0

I have a dataframe that has an array with doubles as values. Within the array, 1 or a sum of the numbers equals a certain target value, and I want to extract the values that either equal the value or can be summed to equal the value. I'd like to be able to do this in PySpark.

| Array                  | Target    | NewArray         |
| -----------------------|-----------|------------------|
| [0.0001,2.5,3.0,0.0031]| 0.0032    | [0.0001,0.0031]  |
| [2.5,1.0,0.5,3.0]      | 3.0       | [2.5, 0.5, 3.0]  |
| [1.0,1.0,1.5,1.0]      | 4.5       | [1.0,1.0,1.5,1.0]|

1 Answers1

1

You can encapsulate the logic as an udf and create NewArray based on this.
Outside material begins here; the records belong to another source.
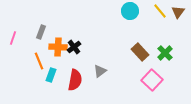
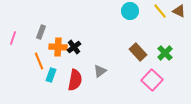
brown triangle: moved 1 px right, 1 px up; rotated 40 degrees counterclockwise
brown rectangle: moved 2 px left
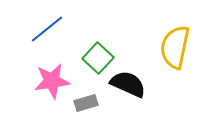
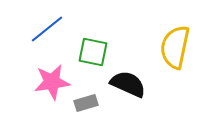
green square: moved 5 px left, 6 px up; rotated 32 degrees counterclockwise
pink star: moved 1 px down
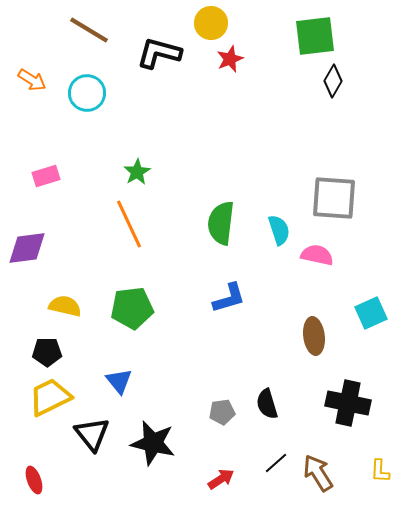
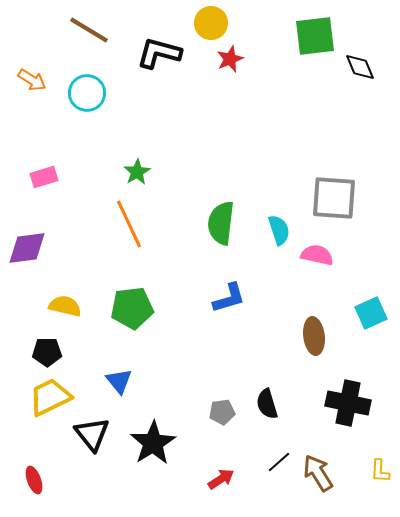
black diamond: moved 27 px right, 14 px up; rotated 52 degrees counterclockwise
pink rectangle: moved 2 px left, 1 px down
black star: rotated 27 degrees clockwise
black line: moved 3 px right, 1 px up
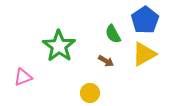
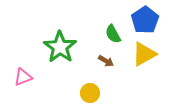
green star: moved 1 px right, 1 px down
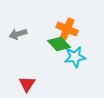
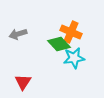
orange cross: moved 4 px right, 3 px down
cyan star: moved 1 px left, 1 px down
red triangle: moved 4 px left, 2 px up
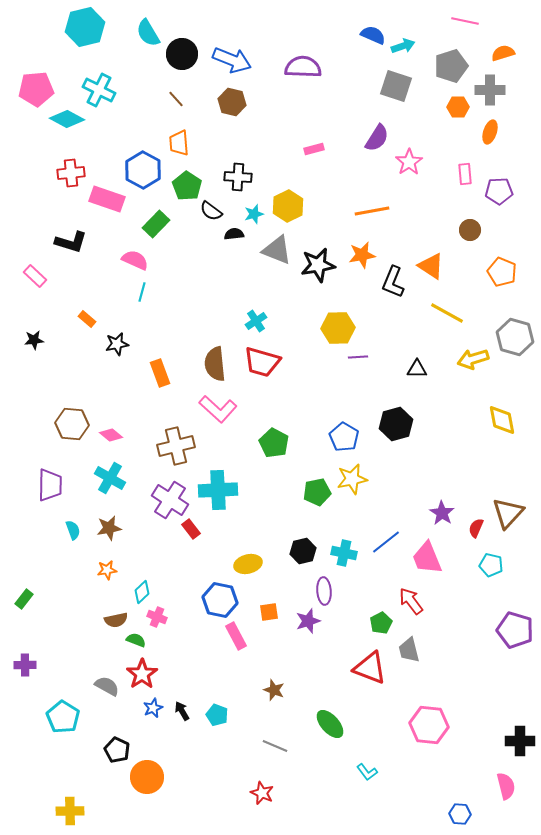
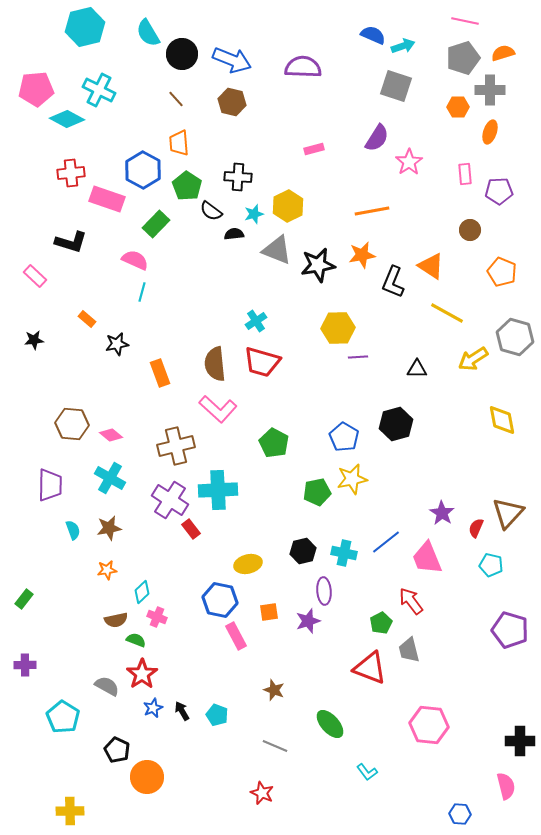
gray pentagon at (451, 66): moved 12 px right, 8 px up
yellow arrow at (473, 359): rotated 16 degrees counterclockwise
purple pentagon at (515, 630): moved 5 px left
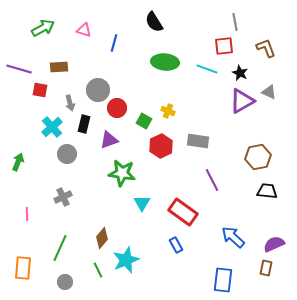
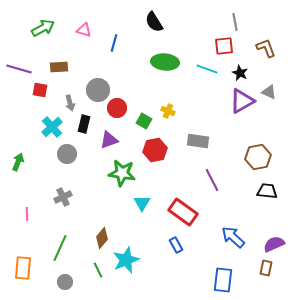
red hexagon at (161, 146): moved 6 px left, 4 px down; rotated 15 degrees clockwise
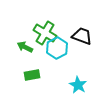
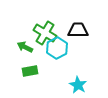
black trapezoid: moved 4 px left, 6 px up; rotated 20 degrees counterclockwise
green rectangle: moved 2 px left, 4 px up
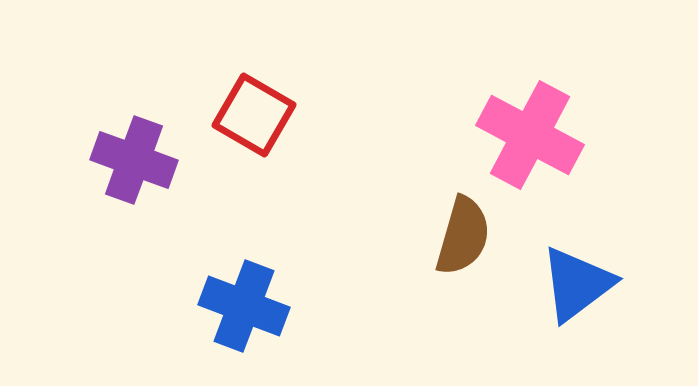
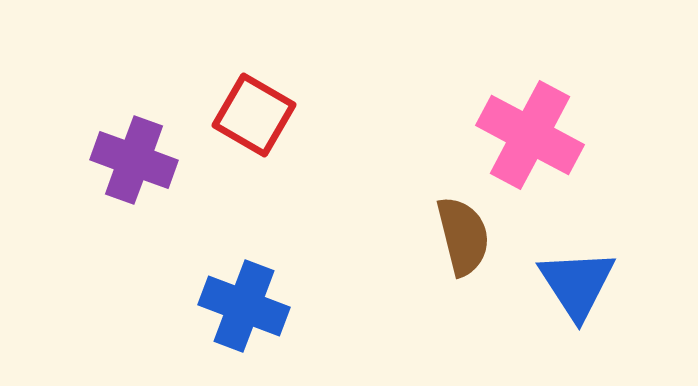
brown semicircle: rotated 30 degrees counterclockwise
blue triangle: rotated 26 degrees counterclockwise
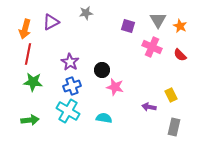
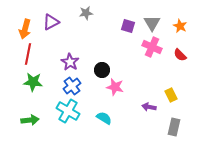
gray triangle: moved 6 px left, 3 px down
blue cross: rotated 18 degrees counterclockwise
cyan semicircle: rotated 21 degrees clockwise
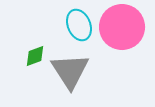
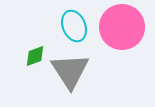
cyan ellipse: moved 5 px left, 1 px down
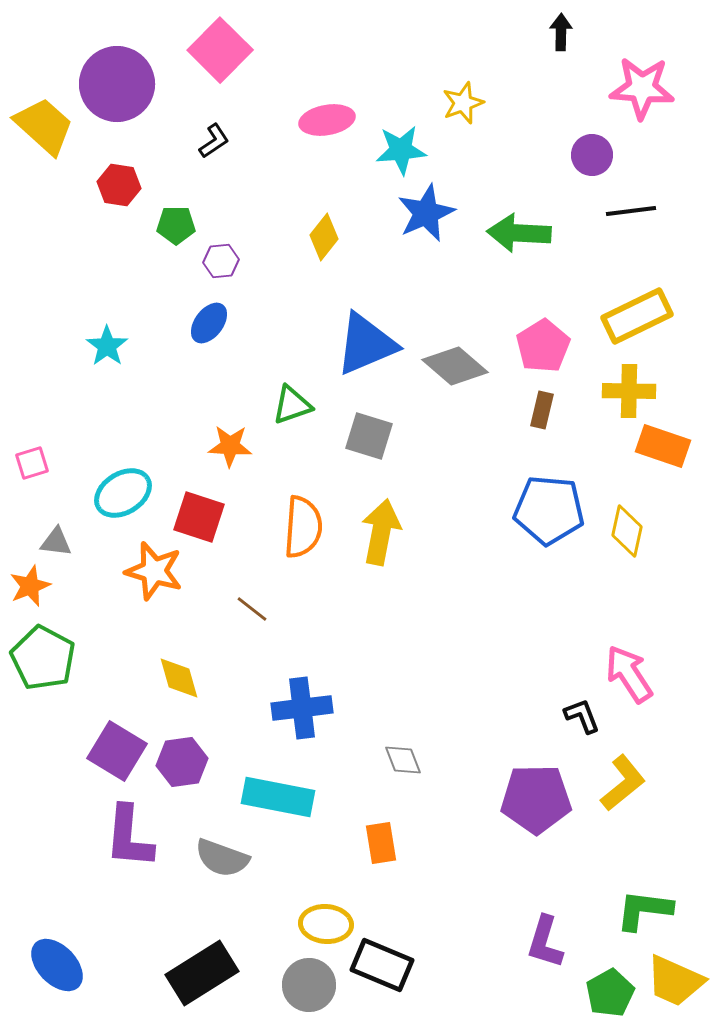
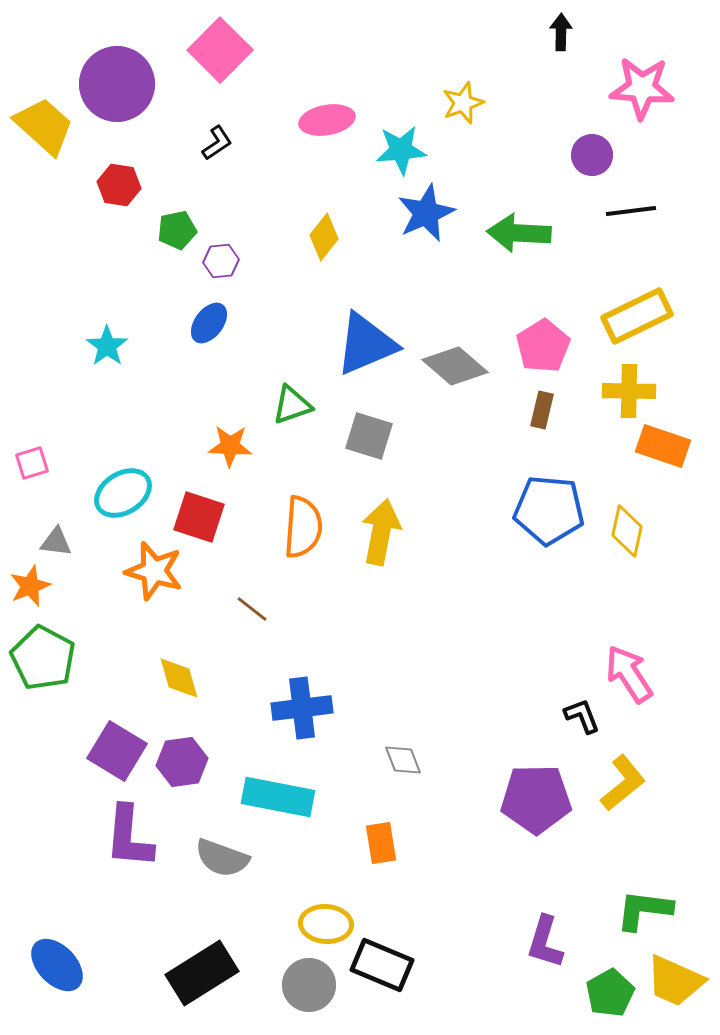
black L-shape at (214, 141): moved 3 px right, 2 px down
green pentagon at (176, 225): moved 1 px right, 5 px down; rotated 12 degrees counterclockwise
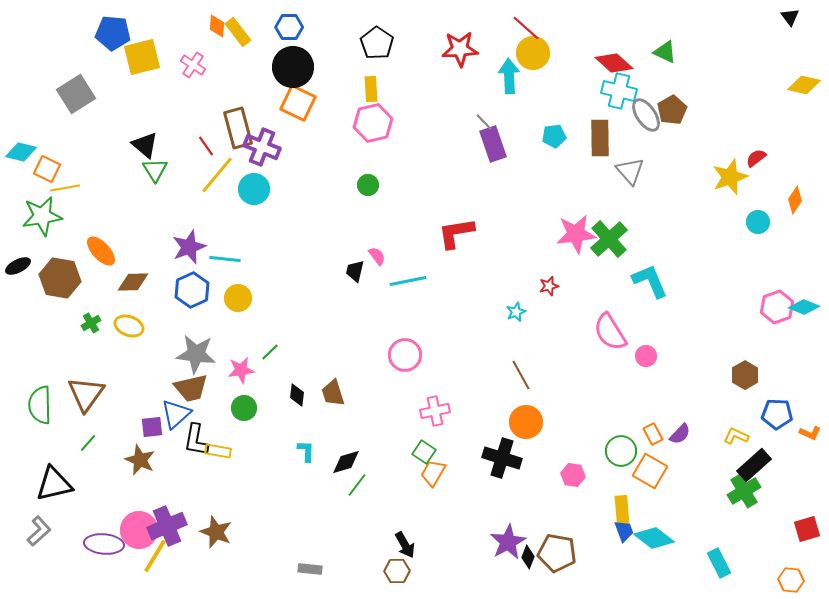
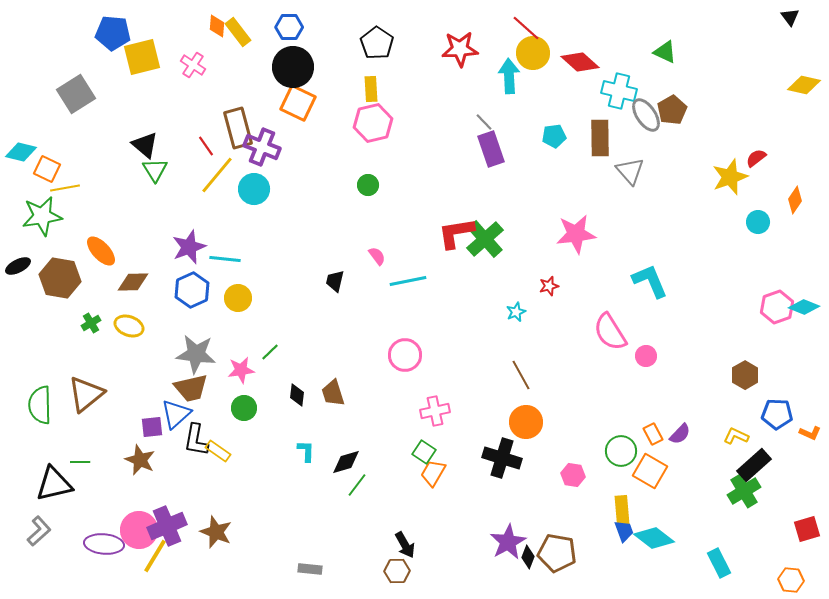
red diamond at (614, 63): moved 34 px left, 1 px up
purple rectangle at (493, 144): moved 2 px left, 5 px down
green cross at (609, 239): moved 124 px left
black trapezoid at (355, 271): moved 20 px left, 10 px down
brown triangle at (86, 394): rotated 15 degrees clockwise
green line at (88, 443): moved 8 px left, 19 px down; rotated 48 degrees clockwise
yellow rectangle at (218, 451): rotated 25 degrees clockwise
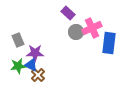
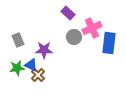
gray circle: moved 2 px left, 5 px down
purple star: moved 9 px right, 3 px up
green star: moved 1 px left, 2 px down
I have borrowed the logic for identifying the elements of array summing to a target value from here.


from pyspark.sql.types import ArrayType, DoubleType
from pyspark.sql.functions import udf
from decimal import Decimal

data = [([0.0001,2.5,3.0,0.0031], 0.0032),
([2.5, 1.0, 0.5, 3.0], 3.0),
([1.0, 1.0, 1.5, 1.0], 4.5), 
([], 1.0),
(None, 1.0),
([1.0,2.0], None),]


df = spark.createDataFrame(data, ("Array", "Target", ))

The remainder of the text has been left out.